El anuncio estadounidense ha causado inquietud en los mercados internacionales. Estados Unidos es uno de los principales destinos del cobre refinado chileno, aunque el mayor volumen sigue siendo exportado a China. El gobierno chileno ha enfatizado que dejar fuera al cobre de cualquier negociación sería contraproducente para ambas economías. El propio Marcel expresó que sería inútil firmar un tratado que excluya a más de la mitad de las exportaciones chilenas hacia ese país, citando también a la madera como otro producto en riesgo.
Las conversaciones en curso con la Oficina del Representante Comercial de EE.UU. son cruciales.
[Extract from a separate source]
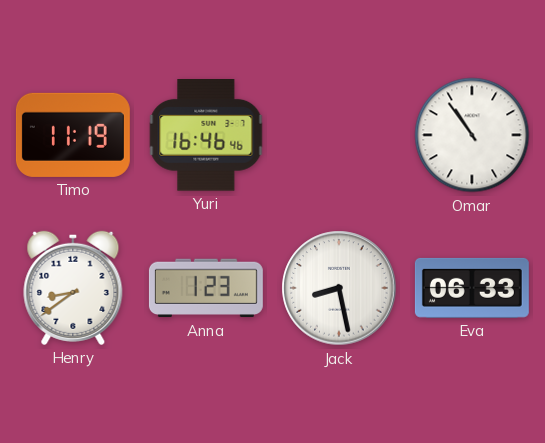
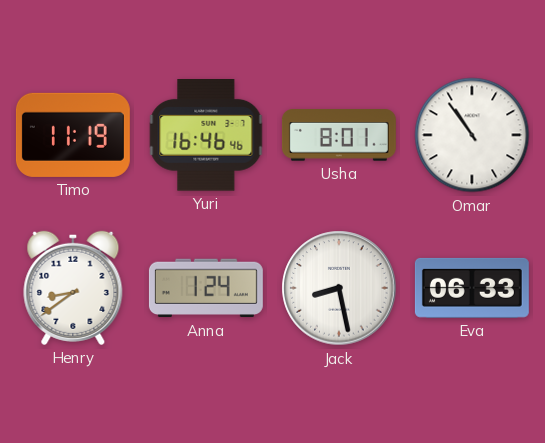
Usha: none -> 8:01
Anna: 1:23 -> 1:24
Desde Santiago, las autoridades mineras y representantes de empresas como Codelco han señalado que aún no reciben detalles específicos sobre cómo se aplicarán los nuevos aranceles. La falta de información concreta alimenta la incertidumbre en un momento donde el equilibrio de los mercados de materias primas es extremadamente delicado.
En el ámbito económico, la reacción no se hizo esperar. Los mercados anticiparon las medidas y durante los últimos meses se incrementaron significativamente las importaciones de cobre por parte de empresas estadounidenses. Se estima que entre marzo y mayo se introdujeron más de 541 mil toneladas de cobre, agotando inventarios en centros logísticos clave como Londres y Shanghái. Este comportamiento refleja una respuesta típica ante posibles distorsiones arancelarias: anticipar compras y especular con precios futuros.
La perspectiva oficial del gobierno chileno también ha cambiado. Ante la presión del mercado y la incertidumbre comercial, el Ministerio de Hacienda ajustó su estimación del precio promedio del cobre a 4,28 dólares por libra para 2025. Esta revisión al alza es coherente con los movimientos en los mercados internacionales, pero también con una menor producción interna, en particular por los problemas en la mina Collahuasi.
La decisión estadounidense de imponer un arancel tan elevado al cobre chileno podría tener repercusiones serias. No solo afectaría a la industria minera, que genera miles de empleos y es un pilar fiscal del país, sino también a las cadenas de suministro en Norteamérica, especialmente en sectores como el eléctrico, automotriz y tecnológico. Chile, como primer productor mundial de cobre, juega un papel estratégico en la transición energética global. Cualquier medida que entorpezca ese flujo podría generar impactos negativos mucho más amplios de lo previsto.
La inclusión del cobre en el acuerdo comercial que se negocia con EE.UU. es una estrategia que busca evitar este tipo de fricciones. Marcel ha insistido en que se trate como una cuestión central, no secundaria, dentro del marco más amplio de relaciones bilaterales. De hecho, ha citado experiencias de otros países que han negociado cláusulas de excepción o tratamientos diferenciados en acuerdos similares, lo que refuerza la posición chilena.
Las próximas horas y días serán decisivos. Chile no pretende romper con Estados Unidos ni desafiar su política comercial, pero sí quiere asegurarse de que sus intereses estratégicos estén protegidos. La minería, con todos sus desafíos, sigue siendo un motor de desarrollo. Y el cobre, símbolo de esa riqueza, merece estar en el centro de cualquier pacto que se firme entre ambas naciones.